Project

General

Profile

Support #1905

Inapplicable codes on the W12 hhresp helpbuy questions

Added by Rory Coulter 10 months ago. Updated 10 months ago.

Status:
Resolved
Priority:
Normal
Category:
Data inconsistency
Start date:
05/19/2023
% Done:

100%


Description

Hi,

This question might be of general interest unless I've missed something really obvious...

I'm trying to use the W12 hhresp 'l_helpbuy' suite of variables but can't figure out why there are so many inapplicable codes.
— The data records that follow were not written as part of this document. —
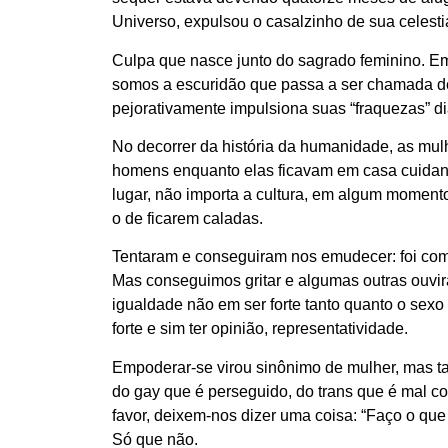
Universo, expulsou o casalzinho de sua celestia
Culpa que nasce junto do sagrado feminino. E
somos a escuridão que passa a ser chamada d
pejorativamente impulsiona suas “fraquezas” d
No decorrer da história da humanidade, as mu
homens enquanto elas ficavam em casa cuidando
lugar, não importa a cultura, em algum momento 
o de ficarem caladas.
Tentaram e conseguiram nos emudecer: foi com a
Mas conseguimos gritar e algumas outras ouv
igualdade não em ser forte tanto quanto o sex
forte e sim ter opinião, representatividade.
Empoderar-se virou sinônimo de mulher, mas ta
do gay que é perseguido, do trans que é mal
favor, deixem-nos dizer uma coisa: “Faço o que
Só que não.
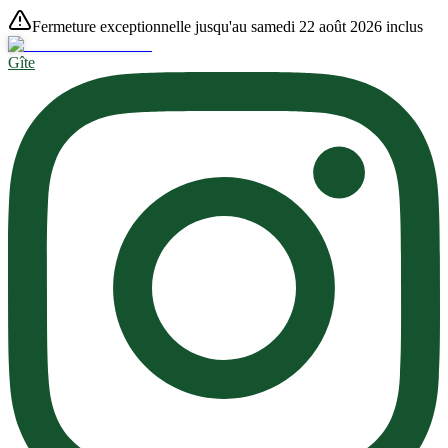
Fermeture exceptionnelle jusqu'au samedi 22 août 2026 inclus
Gîte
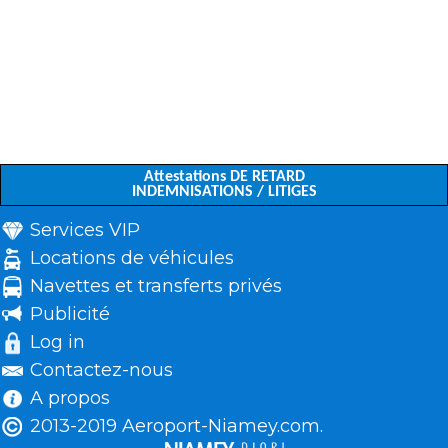
Attestations DE RETARD
INDEMNISATIONS / LITIGES
Services VIP
Locations de véhicules
Navettes et transferts privés
Publicité
Log in
Contactez-nous
A propos
2013-2019 Aeroport-Niamey.com.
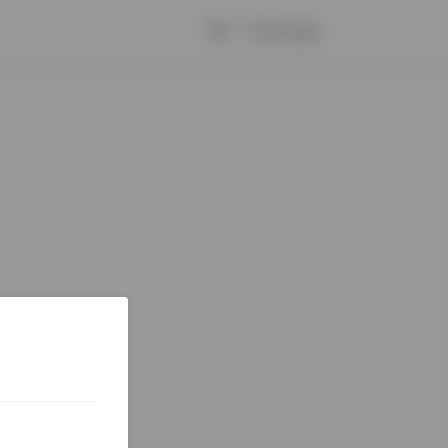
⭠ Grįžti atgal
According to the questionnaire, this question is answered by those households reporting on hsownd they are some form of owner-occupier (codes 1-3 on hsownd route respondents through to helpbuy which asks about source of purchase funds for new owners and for those who've recently paid off their mortgage). However, when I restrict the W12 hhresp file to only those with codes 1-3 on hsownd, I get around 45% inapplicable values. Some are indeed to be expected but this seems a high percentage of owner-occupying households.
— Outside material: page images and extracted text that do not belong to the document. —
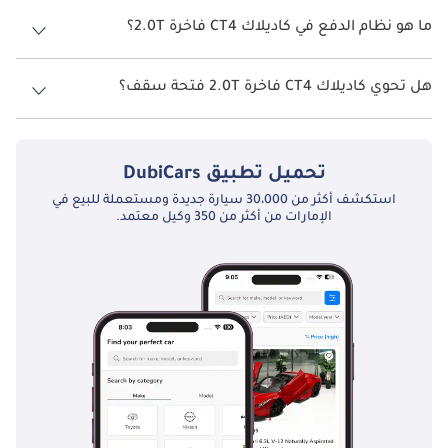
تتسع كاديلاك CT4 فاخرة 2.0T لأ 5 أشخاص.
ما هو نظام الدفع في كاديلاك CT4 فاخرة 2.0T؟
نظام الدفع في كاديلاك CT4 Rear Wheel Drive فاخرة 2.0T.
هل تحوي كاديلاك CT4 فاخرة 2.0T فتحة سقف؟
نعم توفر كاديلاك CT4 فاخرة 2.0T فتحة السقف كخيار.
تحميل تطبيق
DubiCars
استكشف أكثر من 30،000 سيارة جديدة ومستعملة للبيع في
الإمارات من أكثر من 350 وكيل معتمد.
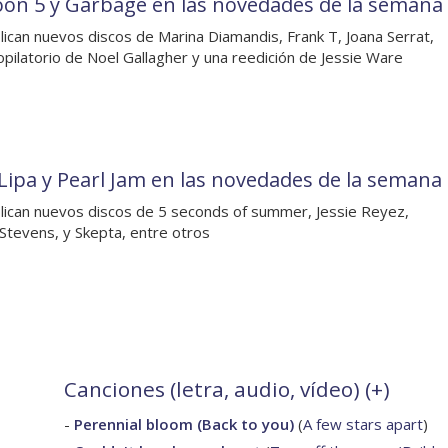
on 5 y Garbage en las novedades de la semana
lican nuevos discos de Marina Diamandis, Frank T, Joana Serrat,
opilatorio de Noel Gallagher y una reedición de Jessie Ware
Lipa y Pearl Jam en las novedades de la semana
lican nuevos discos de 5 seconds of summer, Jessie Reyez,
 Stevens, y Skepta, entre otros
Canciones (letra, audio, vídeo) (
+
)
-
Perennial bloom (Back to you)
(
A few stars apart
)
What seems more confusing is that when I break the W12 hhresp sample down by interview month and year I find that we have around 20% inapplicables per month throughout 2020 but from January 2021 this jumps up to 70% inapplicable and stays in this region for the remaining months of the year. I'm struggling to understand why this should be the case and can't find an obvious explanation in the questionnaire or in the W12 technical report.

FYI attached is an R script that replicates the issue using the W12 hhresp file from UKDS SN6614.

Thanks for all help,
Rory


Files

hhresp_helpbuy.R (3.06 KB) hhresp_helpbuy.R R code for issue replication Rory Coulter, 05/19/2023 12:04 PM
#1

Updated by Understanding Society User Support Team 10 months ago

  • Status changed from New to In Progress
  • % Done changed from 0 to 50

Hi Rory,

I have looked into this and found the same type of problem cases as you did. But after reading the universe again, I found that the Universe syntax doesn't match text description of the Universe: "If (HsOwnd = 1|2|3) // Owned outright, mortgaged or shared ownership at new address or has become owned outright, mortgaged or shared ownership". So, I created the Universe syntax based on the text description: ((inlist(l_hsownd,1,2,3) & l_origadd==2)|(inlist(l_hsownd,1,2,3) & l_origadd==1 & !inlist(l_ff_hsownd,1,2,3))). Using this syntax I found only 0.7% problem cases (as opposed to around 35% with the earlier syntax).

I have asked the data & questionnaire team to look into this and confirm whether that is what happenned. I will get back to you as soon as I hear back from them.

Best wishes,
Alita

#2

Updated by Rory Coulter 10 months ago

Hi Alita,

Many thanks for looking into this so swiftly. I've rerun the code with your more restricted universe and it does indeed get the percentage of inapplicable codes on helpbuy down to ~1%. That makes sense: essentially these questions are being answered by (1) owners interviewed at a new address OR (2) owners who aren't at a new address but for whom their fed forward tenure isn't homeownership (mostly the fed forward value is missing/inapplicable so we are picking up those converting renting to buying and new owner interviewees).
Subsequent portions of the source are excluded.